The all accident rate (measured in accidents per 1 million flights) was 1.35, versus the all accident rate of 1.79 for the previous 5-year period (2013-2017), but a decline compared to 2017’s record performance of 1.11.
The 2018 rate for major jet accidents (measured in jet hull losses per 1 million flights) was 0.19, which was the equivalent of one major accident for every 5.4 million flights.
This was an improvement over the rate for the previous 5-year period (2013-2017) of 0.29 but not as good as the rate of 0.12 in 2017.
There were 11 fatal accidents with 523 fatalities among passengers and crew. This compares with an average of 8.8 fatal accidents and approximately 234 fatalities per year in the previous 5-year period (2013-2017).
In 2017, the industry experienced six fatal accidents with 19 fatalities, which was a record low. One accident in 2017 also resulted in the deaths of 35 persons on the ground.
“Last year some 4.3 billion passengers flew safely on 46.1 million flights. 2018 was not the extraordinary year that 2017 was. However, flying is safe, and the data tell us that it is getting safer,” says Alexandre de Juniac, IATA’s Director General and CEO.
“If safety in 2018 had remained at the same level as 2013, there would have been 109 accidents instead of 62; and there would have been 18 fatal accidents, instead of the 11 that actually occurred,” he elaborated.
“Flying continues to be the safest form of long distance travel the world has ever known. Based on the data, on average, a passenger could take a flight every day for 241 years before experiencing an accident with one fatality on board. We remain committed to the goal of having every flight takeoff and land safely.”
Overall, six regions showed improvement or stayed the same in 2018 compared to the previous five years (2013-2017) in terms of the jet hull loss rate.
The world turboprop hull loss rate was 0.60 per million flights, which was an improvement over 1.23 in 2017 and also over the 5-year rate (2013-2017) of 1.83.
All regions except for Middle East-North Africa saw their turboprop safety performance improve in 2018 when compared to their respective 5-year rates. Accidents involving turboprop aircraft represented 24% of all accidents in 2018 and 45% of fatal accidents.
For a third consecutive year, airlines in Sub-Saharan Africa experienced zero jet hull losses and zero fatalities in jet operations. The all accident rate was 2.71, a significant improvement over the rate of 6.80 for the previous five years.
Africa was the only region to see a decline in the all-accident rate compared to 2017. However, the region experienced 2 fatal turboprop accidents, neither of which involved a scheduled passenger flight.
“We continue to progress in the region toward world-class levels of safety. But, despite improvement there is still a gap to cover in the safety performance of the continent’s turboprop fleet,” according to the IATA CEO.

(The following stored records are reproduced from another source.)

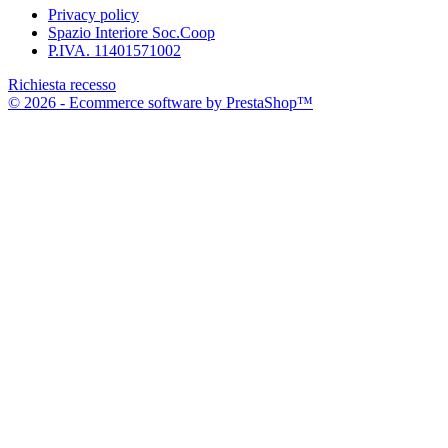
Privacy policy
Spazio Interiore Soc.Coop
P.IVA. 11401571002
Richiesta recesso
© 2026 - Ecommerce software by PrestaShop™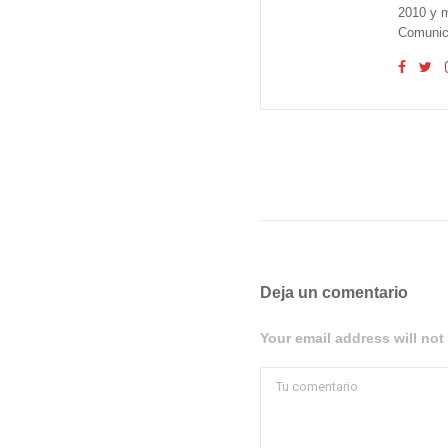
2010 y m
Comunica
Deja un comentario
Your email address will not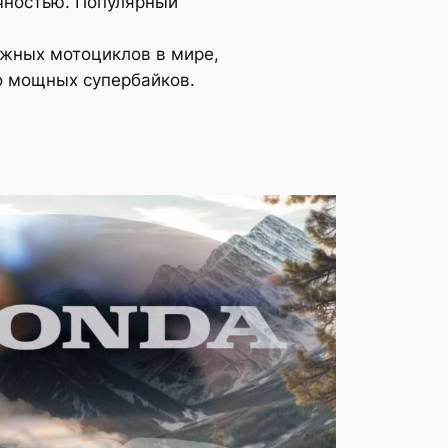
чностью. Популярный
жных мотоциклов в мире,
до мощных супербайков.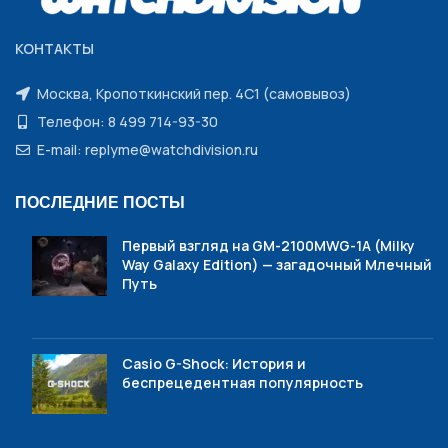
КОНТАКТЫ
Москва, Кропоткинский пер. 4С1 (самовывоз)
Телефон: 8 499 714-93-30
E-mail: replyme@watchdivision.ru
ПОСЛЕДНИЕ ПОСТЫ
Первый взгляд на GM-2100MWG-1A (Milky
Way Galaxy Edition) — загадочный Млечный
Путь
Casio G-Shock: История и
беспрецедентная популярность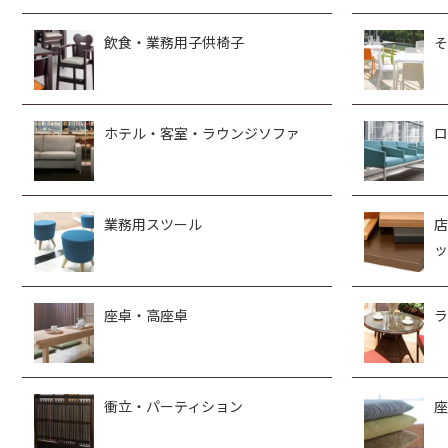
飲食・業務用子供椅子
そ
ホテル・客室・ラウンジソファ
ロ
業務用スツール
店
ッ
座卓・高座卓
ラ
衝立・パーティション
座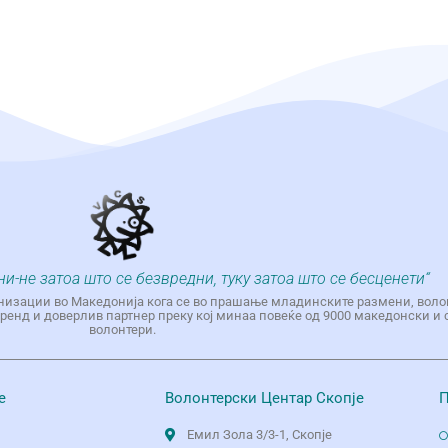
ни-не затоа што се безвредни, туку затоа што се бесценети“
низации во Македонија кога се во прашање младинските размени, воло
енд и доверлив партнер преку кој минаа повеќе од 9000 македонски и 
волонтери.
е
Волонтерски Центар Скопје
П
Емил Зола 3/3-1, Скопје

Global standards such as the IATA Operational Safety Audit (IOSA) are making a difference. Counting all accidents, the performance of African airlines on the IOSA registry was more than twice as good as non-IOSA airlines in the region.
“In parallel, African governments must accelerate the implementation of ICAO’s safety-related standards and recommended practices (SARPS). As of year-end 2017, only 26 African countries had at least 60% SARPS implementation. They also should incorporate IOSA into their safety oversight systems,” remarked de Juniac.